He couldn’t fathom their stares until Simon joined him.
“What did you do to Caledonia last night?” Simon asked.
Sin grabbed a raw apple from a platter on one of the tables, then led Simon toward the stairs. “Nothing.”
“You didn’t murder her in her bed?”
He paused mid step and glared at his friend. “What sort of question is that?”
“Don’t be angry at me. That’s the story everyone is bantering about this morning. It seems Henry ordered Aelfa to bring him your bed sheets. Now everyone believes you must have cut her head off for there to have been so much blood on them.”
Sin set his jaw, and said nothing in response. He’d never taken a virgin before so in an effort to make it appear he had slept with his wife, he’d cut his own arm and used his blood for the sheets. Apparently, he’d used too much.
“So what happened?” Simon prompted.
He ignored Simon as he gazed up the stairs to see Callie and Jamie coming down them. She wore her plaid around her saffron kirtle again. Her hair was plaited down both sides of her face and her cheeks and eyes were bright this morning.
The woman took his breath away and made him ache to finish what the two of them had started the night before.

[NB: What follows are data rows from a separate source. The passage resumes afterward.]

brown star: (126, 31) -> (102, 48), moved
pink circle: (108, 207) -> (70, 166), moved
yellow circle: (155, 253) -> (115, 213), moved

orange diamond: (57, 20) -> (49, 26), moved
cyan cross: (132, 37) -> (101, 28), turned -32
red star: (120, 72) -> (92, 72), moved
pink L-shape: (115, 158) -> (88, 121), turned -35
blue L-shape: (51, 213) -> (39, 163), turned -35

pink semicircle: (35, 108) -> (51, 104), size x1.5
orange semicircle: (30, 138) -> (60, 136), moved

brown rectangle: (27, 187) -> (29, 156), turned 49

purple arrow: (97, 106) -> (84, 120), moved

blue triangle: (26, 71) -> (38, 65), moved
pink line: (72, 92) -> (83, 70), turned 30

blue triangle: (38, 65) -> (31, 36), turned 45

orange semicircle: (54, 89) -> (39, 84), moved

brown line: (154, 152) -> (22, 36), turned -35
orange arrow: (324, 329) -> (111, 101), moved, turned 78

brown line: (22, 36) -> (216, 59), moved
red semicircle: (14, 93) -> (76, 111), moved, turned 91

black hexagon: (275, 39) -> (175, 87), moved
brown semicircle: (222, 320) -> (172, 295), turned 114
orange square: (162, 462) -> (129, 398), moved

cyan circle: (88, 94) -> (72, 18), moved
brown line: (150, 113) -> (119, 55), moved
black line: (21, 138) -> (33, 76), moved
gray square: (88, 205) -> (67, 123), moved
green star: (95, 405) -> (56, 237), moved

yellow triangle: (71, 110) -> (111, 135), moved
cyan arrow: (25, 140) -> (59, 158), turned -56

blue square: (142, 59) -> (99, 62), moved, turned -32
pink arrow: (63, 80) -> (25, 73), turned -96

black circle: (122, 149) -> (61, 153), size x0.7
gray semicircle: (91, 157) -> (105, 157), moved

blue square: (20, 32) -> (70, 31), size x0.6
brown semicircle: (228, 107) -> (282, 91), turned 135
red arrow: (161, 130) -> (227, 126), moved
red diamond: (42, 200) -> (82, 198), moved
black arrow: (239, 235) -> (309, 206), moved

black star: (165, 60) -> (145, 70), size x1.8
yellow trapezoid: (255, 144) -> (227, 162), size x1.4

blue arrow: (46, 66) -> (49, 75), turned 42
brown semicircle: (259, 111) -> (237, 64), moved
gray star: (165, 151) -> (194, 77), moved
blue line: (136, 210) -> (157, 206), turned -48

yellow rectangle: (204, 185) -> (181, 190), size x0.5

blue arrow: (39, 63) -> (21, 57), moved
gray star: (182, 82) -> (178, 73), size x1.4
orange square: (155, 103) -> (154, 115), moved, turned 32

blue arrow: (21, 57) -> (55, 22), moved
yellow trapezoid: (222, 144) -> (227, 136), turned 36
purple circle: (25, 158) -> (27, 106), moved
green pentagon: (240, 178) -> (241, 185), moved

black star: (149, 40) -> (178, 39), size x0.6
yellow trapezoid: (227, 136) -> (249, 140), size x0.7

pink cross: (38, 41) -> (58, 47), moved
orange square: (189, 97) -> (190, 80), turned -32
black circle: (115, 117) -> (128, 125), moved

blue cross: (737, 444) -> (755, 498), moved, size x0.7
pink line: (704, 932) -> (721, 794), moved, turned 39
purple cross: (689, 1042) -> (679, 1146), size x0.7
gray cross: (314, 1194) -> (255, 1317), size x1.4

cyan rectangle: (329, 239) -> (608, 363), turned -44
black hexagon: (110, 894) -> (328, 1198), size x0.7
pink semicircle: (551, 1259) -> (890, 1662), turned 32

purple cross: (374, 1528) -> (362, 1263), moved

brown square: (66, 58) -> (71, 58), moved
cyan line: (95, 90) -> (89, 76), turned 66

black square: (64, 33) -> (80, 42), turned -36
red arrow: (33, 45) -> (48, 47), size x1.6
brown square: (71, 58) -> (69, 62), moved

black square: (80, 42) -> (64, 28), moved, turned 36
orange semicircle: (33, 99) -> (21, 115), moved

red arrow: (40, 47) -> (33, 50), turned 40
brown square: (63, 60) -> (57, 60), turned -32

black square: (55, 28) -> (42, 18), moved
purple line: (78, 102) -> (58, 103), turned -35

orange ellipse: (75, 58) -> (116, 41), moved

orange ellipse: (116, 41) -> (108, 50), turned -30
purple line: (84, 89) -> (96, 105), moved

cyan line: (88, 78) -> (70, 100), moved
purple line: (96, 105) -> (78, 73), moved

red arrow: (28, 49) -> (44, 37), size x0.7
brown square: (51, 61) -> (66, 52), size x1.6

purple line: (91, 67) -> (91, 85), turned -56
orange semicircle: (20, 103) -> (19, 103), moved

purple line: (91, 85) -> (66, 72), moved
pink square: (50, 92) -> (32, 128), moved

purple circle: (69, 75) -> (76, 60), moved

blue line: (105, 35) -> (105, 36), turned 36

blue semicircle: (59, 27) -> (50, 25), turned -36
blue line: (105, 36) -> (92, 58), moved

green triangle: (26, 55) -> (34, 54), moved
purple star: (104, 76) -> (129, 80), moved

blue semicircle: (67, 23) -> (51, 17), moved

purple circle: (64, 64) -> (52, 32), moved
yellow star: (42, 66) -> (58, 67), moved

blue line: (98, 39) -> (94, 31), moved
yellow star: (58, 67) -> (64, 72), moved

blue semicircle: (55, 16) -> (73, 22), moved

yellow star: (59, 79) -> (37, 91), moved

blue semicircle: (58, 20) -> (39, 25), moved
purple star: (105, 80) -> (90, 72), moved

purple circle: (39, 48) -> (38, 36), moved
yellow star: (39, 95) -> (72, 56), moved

When she saw him, she smiled a smile that made him instantly hot. Hard. One that reminded him all too well she’d fallen asleep before he had found any peace whatsoever.
“Good morning, my husband.”
His stomach clenched at the word. “My lady. How do you feel?”
“Still a bit of an ache in my head, but fine otherwise. You?”
He looked around at the courtiers who gawked at her as if she were a ghost. “Never better, my lady.”
Her smile widened.
Jamie ran past him to show Simon a handful of string.
“Are we leaving now?” Callie asked.
“I thought you would want to.”
“Aye. The sooner, the better.”
“Then come. We’re all packed and ready.”
Callie reached to take his arm, but he pulled away. Disheartened, but far from daunted, she took a deep breath and followed him through the hall toward the door.
Henry met them outside the hall, his face grim. “You be careful,” he said to Sin. “I don’t want your head to come back to me in a sennight.”
Sin nodded, then helped her to mount her horse.
As he reached for Jamie, the king stopped him. “The boy stays here as guarantee that no harm will befall you.”
Jamie screeched out a denial.
Callie opened her mouth to respond, but before she could, Sin spoke. “The boy goes with us.”
“Are you mad?” Henry demanded. “Without the child, there’s no guarantee of your safety.”
“The boy goes with us.” The sharpness of Sin’s tone amazed her. She doubted if Henry would allow any man, save her husband, to use that tone without putting irons on him.
“I assure you,” Sin said more calmly, “I can handle myself even against the devil himself, but I will not leave an innocent boy here with no protector.”